Le ragioni di una strana guerra
di Vittorio Mathieu
Le manifestazioni in tutto il mondo contro la guerra non richiedono una spiegazione diversa da quella delle manifestazioni, anch’esse globali, contro la globalizzazione: l’antiamericanismo. E’ vero che chiunque conosce o dovrebbe conoscere gli orrori della guerra (mentre i no-global capiscono ben poco della globalizzazione); ma a proposito dell’Irak gli orrori della guerra sono di fatto lontani dalla mente dei manifestanti. Sono presenti, semmai, al Pontefice. Al contrario la popolazione irachena, destinata di fatto a subirli, sembra (anche se non è ) piuttosto bellicosa in favore di Saddam Hussein. Cerchiamo dunque qualche ragione diversa dal pacifismo di maniera o pretestuoso.
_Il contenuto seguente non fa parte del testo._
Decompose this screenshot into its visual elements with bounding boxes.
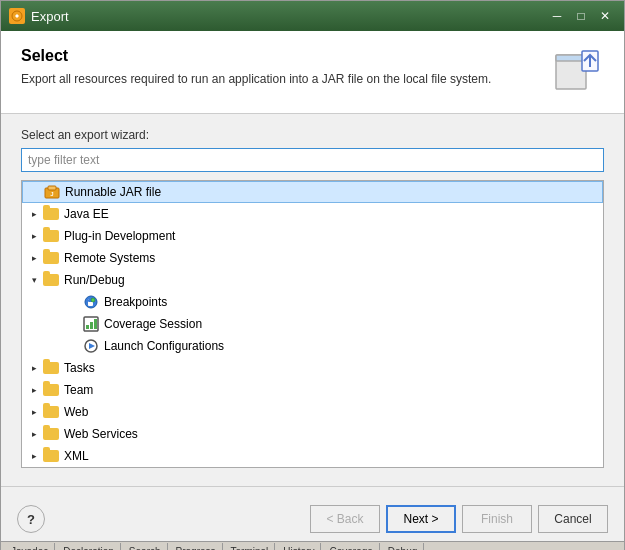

Nel secondo Ottocento era di moda additare come “pescicani” i mercati di cannoni, che fomentavano guerre per vendere i loro prodotti. Oggi le transnazionali sono oggetto di attacchi anche se commerciano in burro (di cacao). Ma il sospetto che la guerra sia per qualcuno un affare esiste anche oggi, e Luigi Einaudi ne spiegava bene il perché: è difficile incrementare le vendite di birra, anche con slogan come il celebre “Chi beve birra campa cent’anni”; ma è facilissimo indurre l’opinione pubblica ad accettare, anzi a chiedere più armamenti, persuadendola che il nemico incombe.
Questo argomento contro la guerra riaffiorò nel ’68, ma non è al centro delle manifestazioni di oggi. Esso è presente in chi non vorrebbe una nuova “tempesta nel deserto”, ma non scende per questo in piazza. Di chi, in particolare, concordando con Bush nel dire che siamo già in guerra (contro il terrorismo), obietta tuttavia che questa guerra va combattuta con mezzi diversi dai milioni di tonnellate di bombe. Migliori i mezzi – più efficaci e meno chiassosi - che gli israeliani usarono altre volte con successo, ad esempio ad Entebbe.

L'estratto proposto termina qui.